Галина Юзефович: «Мелкую, почти мусорную материю жизни он ухитряется переплавить в самую высокую поэзию, наследуя в этом непростом деле Веничке Ерофееву и Сергею Довлатову». 
Это, если кто не в курсе, про сборник «Добыть Тарковского». Но Юзефовичи влюбчивы, как восьмиклассница, и столь же ветрены. К следующей книжке «Как я был Анной» пенистый шампанский энтузиазм этак невзначай выдохся, и семейное предприятие встретило новинку железобетонным молчанием.
Вот вам и глория, куды не на фиг, мунди. И целы башмаки.

***

Для полноты картины надо бы еще раз нацбесов вспомнить. Уж на что всеядная публика, без аллергии на литературные суррогаты, но на Селукове и она сломалась. Аглая Топорова: «Поддельные нарративы в сочетании с незамысловатыми сюжетами превращаются совсем уж в тошнотворный коктейль». Анна Жучкова: «Обычный разговор за пивасом, нулевой градус сознания». Владимир Козлов: «Не зацепило практически ничего. Картонные, “сериальные” герои. Банальные, шаблонные, вторичные ситуации». 
Разговоры вокруг да около – материя, спору нет, увлекательная, да пора бы и меру знать. Давайте уже про лауреата.

***

Детской болезнью нового реализма современная русская литература переболела к началу 2010-х. Но рецидивы иногда случаются. Вот вам очередной, Селуков его фамилия.
В очередной раз повторю: этот ваш реализм был в новинку только для восторженных и малограмотных критикесс вроде Пустовой. На самом деле идеи, тематика и система образов там не обновлялись с «Очерков бурсы», «Подлиповцев» и «Нравов Растеряевой улицы»: пьянь-рвань, сума-тюрьма, и над всем этим египетская тьма. Власть тьмы и тьма власти. Социокритический дискурс, понимаете ли, с присущим ему надрывом: все мы униженные и оскорбленные, когда же придет настоящий день? – актуально и для 1866-го, и для 2006-го.
Да вот проблема: закон отрицания отрицания никто не отменял, и переход из одного качественного состояния в другое неизбежен, как смена времен года. Там, где ранний Сенчин скрипел зубами и ронял скупую мужскую слезу, Селуков хихикает.
А может, все гораздо проще, и не диалектика тут виновата, а мимикрия. Хочешь, чтобы тебя читали, – иди на поводу у публики, выпрямляй, елико возможно, любую синусоиду: идейную, сюжетную, жанровую. На фиг читателю американские горки?
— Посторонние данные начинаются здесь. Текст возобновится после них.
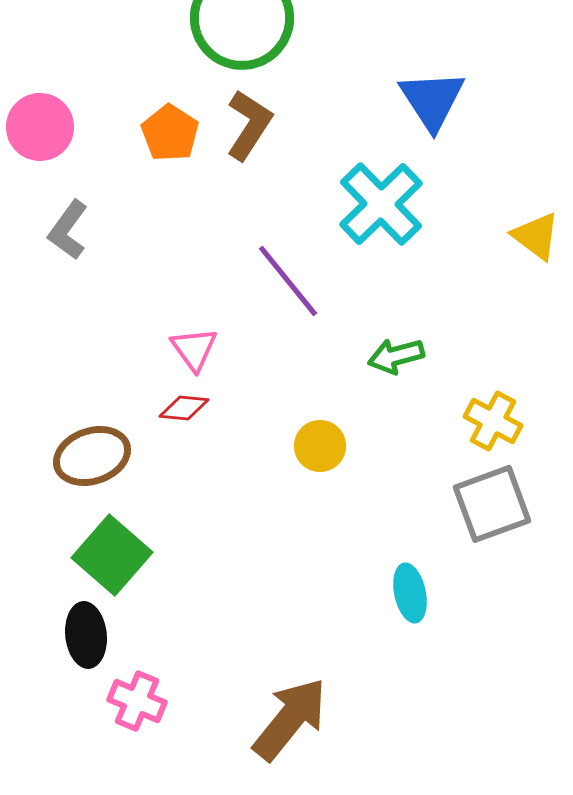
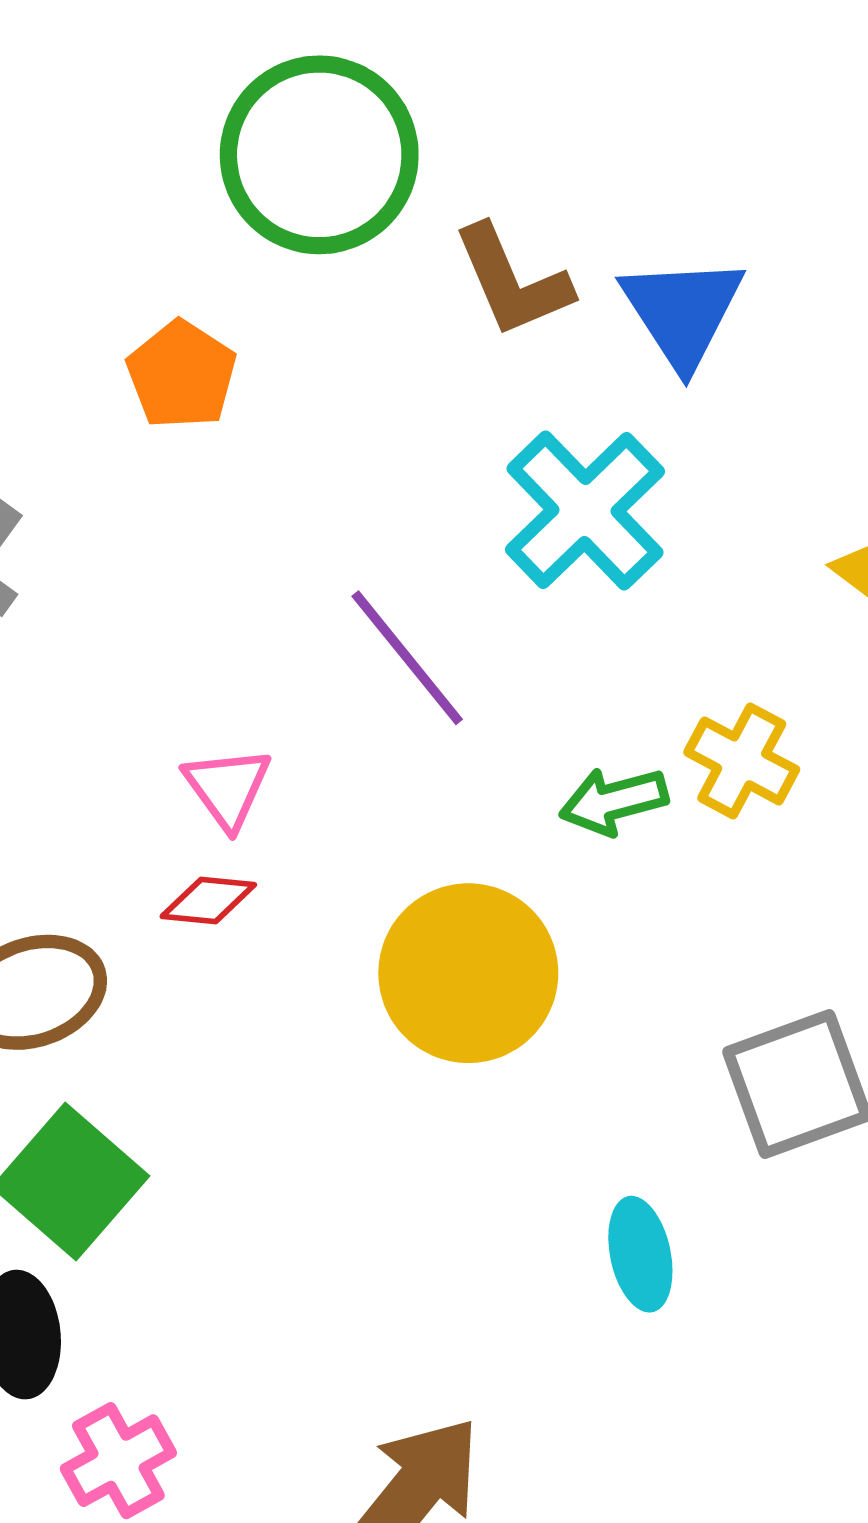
brown L-shape: (249, 125) -> (512, 281), moved, turned 124
yellow cross: (493, 421) -> (742, 761), moved
yellow circle: (320, 446) -> (468, 973), size x1.8
pink cross: (137, 701) -> (118, 1461), turned 38

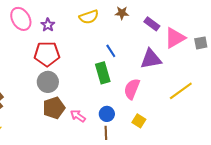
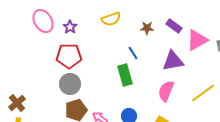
brown star: (122, 13) -> (147, 28), moved
pink semicircle: (132, 89) -> (166, 91), moved

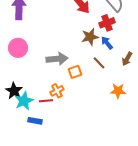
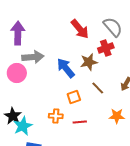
blue arrow: (107, 43) -> (66, 68), moved, size x1.5
gray arrow: (57, 59) -> (33, 57), moved
orange cross: (57, 91) -> (56, 116), turned 32
red line: (46, 101) -> (80, 122), moved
Высоты и бездны неуместны по определению: пипл не схавает. По той же самой причине исключены эстетические и психологические открытия. Это многих славный путь, от Довлатова до Снегирева: возгонка вакуума в прозу.
В нашем случае до истины все равно не докопаться, так что попросту констатирую: Селуков редуцировал жанры чуть ли не до полной неузнаваемости.
Комедия его незамысловата, какъ нѣмая фильма съ Максомъ Линдеромъ, будто и не было ни Ильфа с Петровым, ни Булгакова: «Кошка мелкая, что крыса. Утром на ногу нассала. Левую. Сука ты, говорю, Анфиса. Подтер, дальше лег. Через полчаса проснулся обосранным».
Трагедия обычно издыхает в эмбриональном состоянии – какая жизнь с насильно имплантированным хэппи эндом: «Непринужденно насвистывая, Витя достал полотенце и зашел в ванную. Отдернул занавеску. В ванне лежал полуразделанный труп незнакомого мужчины. Шучу. Никого там не было. Вообще».
Мне это напоминает прозаический вариант рэпа, причем, не слишком качественного. Впрочем, к пустопорожним текстам льнет любое определение. Назовите их как угодно: байками, анекдотами, пляжным чтивом, – не ошибетесь.

***

Извините, но я опять про свое, про Гегеля: из неудовлетворительности содержания проистекает неудовлетворительность формы. Как раз наш случай. Если идее прописали высшую меру социальной защиты, то неизбежна цепная реакция: сюжет уродится рахитичным, а стиль – вообще никаким. Тоже не в первый раз говорю: на кой сдались выразительные средства, если выражать нечего?
Как правило, это оборачивается обнищанием языка: повествовательное, невосклицательное, большей частью нераспространенное. А то и вовсе назывное. Что и наблюдаем:
«Я не поддаюсь панике. Когда паника, я подрочить могу. Это с войны еще».
«Биология. Что там в учебнике писали? Половые губы? Не похоже на губы. Да какая, <censored>, разница!»
«Миша взял сто и бутерброд. Я тоже взял сто и бутерброд».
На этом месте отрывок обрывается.